● EXERCISE GOAL: In the records below, find the line containing "faisant de l’améthyste un symbole de" and print it and every line after it exactly, through the end. Skip pictures.
━━━━━ RECORDS FOR THIS EXERCISE
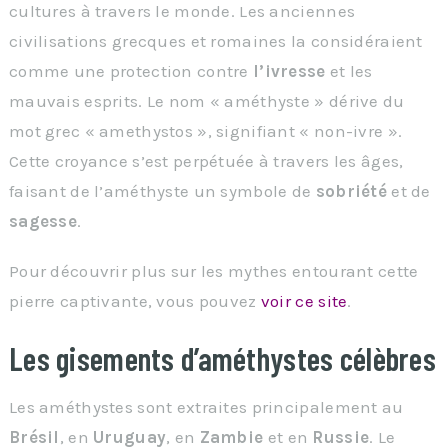
cultures à travers le monde. Les anciennes
civilisations grecques et romaines la considéraient
comme une protection contre
l’ivresse
et les
mauvais esprits. Le nom « améthyste » dérive du
mot grec « amethystos », signifiant « non-ivre ».
Cette croyance s’est perpétuée à travers les âges,
faisant de l’améthyste un symbole de
sobriété
et de
sagesse
.
Pour découvrir plus sur les mythes entourant cette
pierre captivante, vous pouvez
voir ce site
.
Les gisements d’améthystes célèbres
Les améthystes sont extraites principalement au
Brésil
, en
Uruguay
, en
Zambie
et en
Russie
. Le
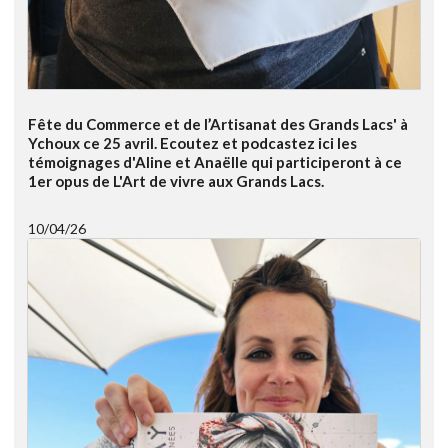
Fête du Commerce et de l’Artisanat des Grands Lacs' à
Ychoux ce 25 avril. Ecoutez et podcastez ici les
témoignages d'Aline et Anaëlle qui participeront à ce
1er opus de L'Art de vivre aux Grands Lacs.
10/04/26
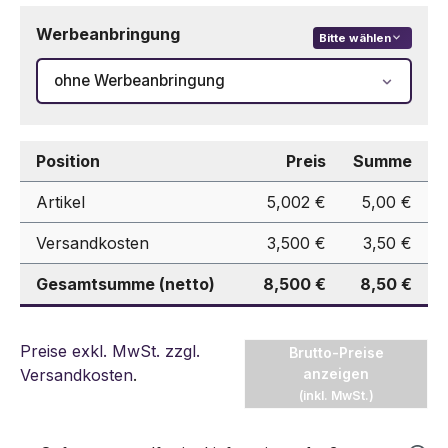
Werbeanbringung
Bitte wählen
ohne Werbeanbringung
Position
Preis
Summe
Artikel
5,002 €
5,00 €
Versandkosten
3,500 €
3,50 €
Gesamtsumme (netto)
8,500 €
8,50 €
Preise exkl. MwSt. zzgl.
Brutto-Preise
Versandkosten
.
anzeigen
(inkl. MwSt.)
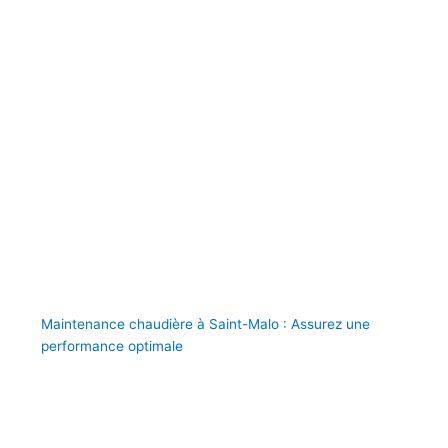
Maintenance chaudière à Saint-Malo : Assurez une
performance optimale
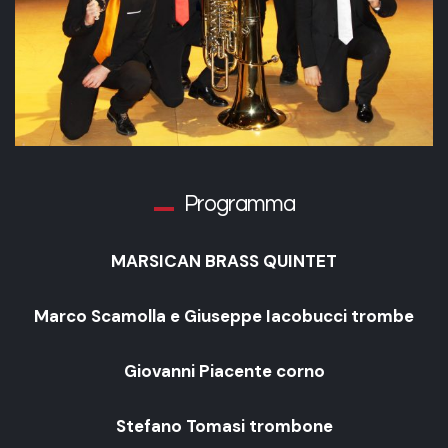
Programma
MARSICAN BRASS QUINTET
Marco Scamolla e Giuseppe Iacobucci trombe
Giovanni Piacente corno
Stefano Tomasi trombone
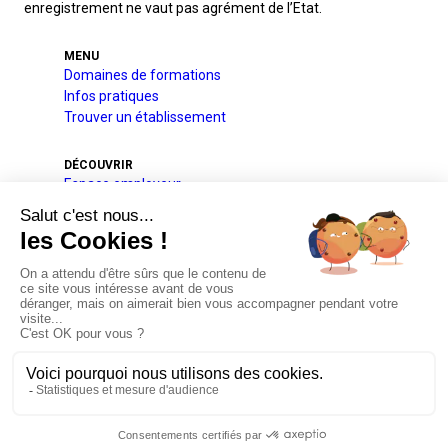
enregistrement ne vaut pas agrément de l’Etat.
MENU
Domaines de formations
Infos pratiques
Trouver un établissement
DÉCOUVRIR
Espace employeur
A l’international
Projets pédagogique et éducatif
Qui sommes-nous
Nos partenaires
Actualités
Plan du site
Mentions légales
RGPD
Conditions Générales de Vente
━━━━━━━━━━
● YOUR RESPONSE:
faisant de l’améthyste un symbole de
sobriété
et de
sagesse
.
Pour découvrir plus sur les mythes entourant cette
pierre captivante, vous pouvez
voir ce site
.
Les gisements d’améthystes célèbres
Les améthystes sont extraites principalement au
Brésil
, en
Uruguay
, en
Zambie
et en
Russie
. Le
Fête du Commerce et de l’Artisanat des Grands Lacs' à
Ychoux ce 25 avril. Ecoutez et podcastez ici les
témoignages d'Aline et Anaëlle qui participeront à ce
1er opus de L'Art de vivre aux Grands Lacs.
10/04/26
Werbeanbringung
Bitte wählen
ohne Werbeanbringung
Position
Preis
Summe
Artikel
5,002 €
5,00 €
Versandkosten
3,500 €
3,50 €
Gesamtsumme (netto)
8,500 €
8,50 €
Preise exkl. MwSt. zzgl.
Brutto-Preise
Versandkosten
.
anzeigen
(inkl. MwSt.)
Maintenance chaudière à Saint-Malo : Assurez une
performance optimale
Programma
MARSICAN BRASS QUINTET
Marco Scamolla e Giuseppe Iacobucci trombe
Giovanni Piacente corno
Stefano Tomasi trombone
enregistrement ne vaut pas agrément de l’Etat.
MENU
Domaines de formations
Infos pratiques
Trouver un établissement
DÉCOUVRIR
Espace employeur
A l’international
Projets pédagogique et éducatif
Qui sommes-nous
Nos partenaires
Actualités
Plan du site
Mentions légales
RGPD
Conditions Générales de Vente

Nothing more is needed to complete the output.